Station A is sending data to station B over a full duplex error free channel. A sliding window protocol is being used for flow control. The send and receive window size is being used for flow control. The send and receive window sizes are 6 frames each. Each frame is 1200 bytes long and the transmission time for such a frame is 70 micro sec. Acknowledgment frames sent by B to A are very small and require negligible transmission time. The propagation delay over the link is 300 micro sec. What is the max achievable throughput in this communication?
plz provide the solution for this question
3Comments
Shamshad Hussain saifi @shamshadhussain
12 Nov 2019 06:43 pm

@rihan :Throughput is the amount of useful data sent per unit time.
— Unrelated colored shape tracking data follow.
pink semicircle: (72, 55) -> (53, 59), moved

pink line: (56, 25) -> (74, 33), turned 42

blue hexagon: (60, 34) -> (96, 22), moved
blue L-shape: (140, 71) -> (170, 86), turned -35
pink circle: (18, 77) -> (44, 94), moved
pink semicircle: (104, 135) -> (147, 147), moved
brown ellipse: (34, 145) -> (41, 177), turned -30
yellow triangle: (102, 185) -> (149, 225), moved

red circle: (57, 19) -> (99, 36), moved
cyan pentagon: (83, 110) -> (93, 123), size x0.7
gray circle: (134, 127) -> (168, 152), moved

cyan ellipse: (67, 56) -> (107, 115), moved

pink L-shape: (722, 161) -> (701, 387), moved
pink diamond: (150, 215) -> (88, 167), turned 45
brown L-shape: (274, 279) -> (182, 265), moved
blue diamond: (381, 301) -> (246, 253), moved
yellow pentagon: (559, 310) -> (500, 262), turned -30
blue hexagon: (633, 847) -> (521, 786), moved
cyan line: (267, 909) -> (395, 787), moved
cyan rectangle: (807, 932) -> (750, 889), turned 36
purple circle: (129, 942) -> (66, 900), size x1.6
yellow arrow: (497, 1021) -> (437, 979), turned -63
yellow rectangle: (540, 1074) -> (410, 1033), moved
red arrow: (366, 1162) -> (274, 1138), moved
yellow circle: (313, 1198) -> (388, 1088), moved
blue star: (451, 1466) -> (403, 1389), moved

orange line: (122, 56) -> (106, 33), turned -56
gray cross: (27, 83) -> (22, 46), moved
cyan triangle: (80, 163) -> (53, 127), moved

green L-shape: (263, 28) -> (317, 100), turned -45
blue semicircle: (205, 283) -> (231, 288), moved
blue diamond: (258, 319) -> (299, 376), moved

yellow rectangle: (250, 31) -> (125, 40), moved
Useful data means payload.

Since the window size is 6, the sender can send a maximum of 6 frames till the first frame is acknowledged.

Time is taken by the first frame to get acknowledged= transmission time of original frame + propagation delay from src to destination + transmission time of ack frame + propagation delay from receiver to src.

Since ack transmission is to be neglected, we get total time=70+300+300=670microsec.

The data sent during this time =6frames=6∗1200bytes=7200bytes.

Hence, throughput achieved is 7200bytes/670microsec=85.97Mbps.
 

Adeema jain @adeema
12 Nov 2019 06:53 pm
Why are you considering the channel as half duplex??
Rohit Panwar @panwarrohit
12 Nov 2019 06:55 pm
@adeema jain Since ack transmission is to be neglected.we have to take it as half duplex.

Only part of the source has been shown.